The Left Political Vision Of The Sunflower Movement?

The Left Political Vision Of The Sunflower Movement?

The fact that Sunflower Movement activists adhered to politically progressive and even left stances is significant in terms of how political views among young people have developed

The fact that Sunflower Movement activists adhered to politically progressive and even left stances is noteworthy, particularly in Taiwan, which had been dominated by the KMT for so many decades and in which “leftism” had been a taboo word since the White Terror (白色恐怖). But for younger individuals, born after the end of martial law, there is no such taboo on leftism.

We can in part situate the Sunflower Movement alongside socially progressive civic nationalist movements in recent years, as seen in Scotland or Catalan, which were also independence movements. Yet ultimately it may be structural reasons which explain the leftward drift of Taiwanese civil society. The central political cleavage in Taiwanese society is not between left/right political lines, but between the two political poles of independence and unification.

Photo credit: Toomore Chiang/Flickr/CC

The two major political parties in Taiwan are not, in fact, divided between a center-left party and a center-right party, but much more along the lines of the political opposition between independence and unification, just overlaid on top of the traditional left/right political divide. The Democratic Progressive Party, which emerged from the Taiwanese democracy movement, is not inherently a center-left political party, so much as it is a party originally formed by a number of political actors whose common consensus was opposition to the KMT. As such, the DPP in itself contains both a left-wing and a right-wing.

Nevertheless, the particularities of the Taiwanese political spectrum have led independence to broadly become aligned with a left political position. In the past, KMT persecution of leftism was seen with the view that to be a leftist was to be pro-China. But while pro-unification leftists still exist as a marginal political force in Taiwan, China increasingly drifting away from its past rhetoric in combination with the weakening stigma against leftism which came with the process of Taiwanese democratization, has allowed for the political Left to become aligned with a pro-independence political position and, structurally, this may have led Taiwanese young people to become predisposed to left and progressive political views. Likewise, the fact that Taiwanese capitalists are predisposed to pro-China views because of doing business with China led to anger again big business from youth activists which sometimes evolved into leftist anti-capitalism.

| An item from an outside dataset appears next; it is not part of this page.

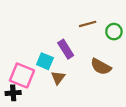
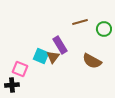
pink square: (22, 75) -> (20, 69), size x0.7
brown triangle: (58, 78) -> (53, 57), moved

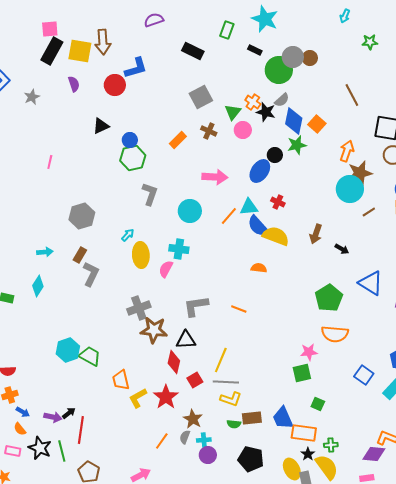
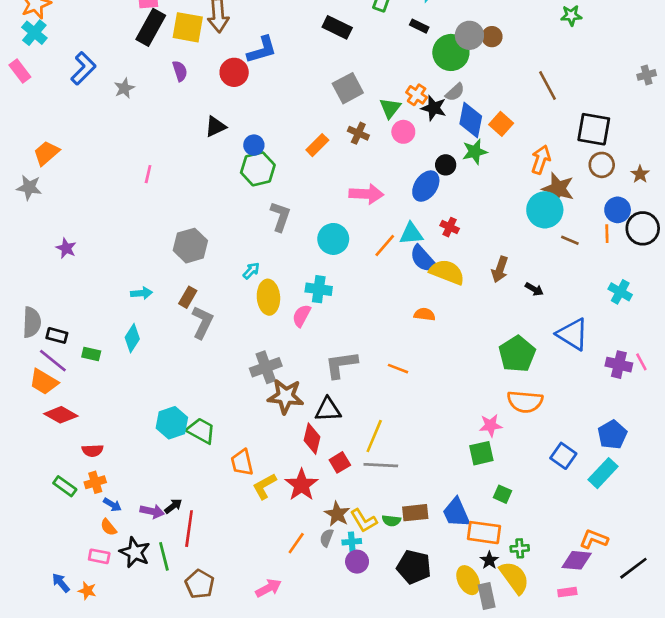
brown star: (360, 173) -> (558, 189), turned 30
brown line: (369, 212) -> (570, 240), turned 56
yellow L-shape: (231, 399) -> (364, 521), moved, turned 40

Photo credit: Felix the Bear/Flickr/CC

Nevertheless, one observes that although the views of the leadership within the Legislative Yuan were actually also quite left, such views may have become closeted during the movement for the sake of appealing to the general public. On the other hand, splinter groups such as the Untouchables’ Liberation Area or Le Flanc Radical were more willing to express left political views overtly. There may have been a tension within the movement between leftism and pragmatism, in that light.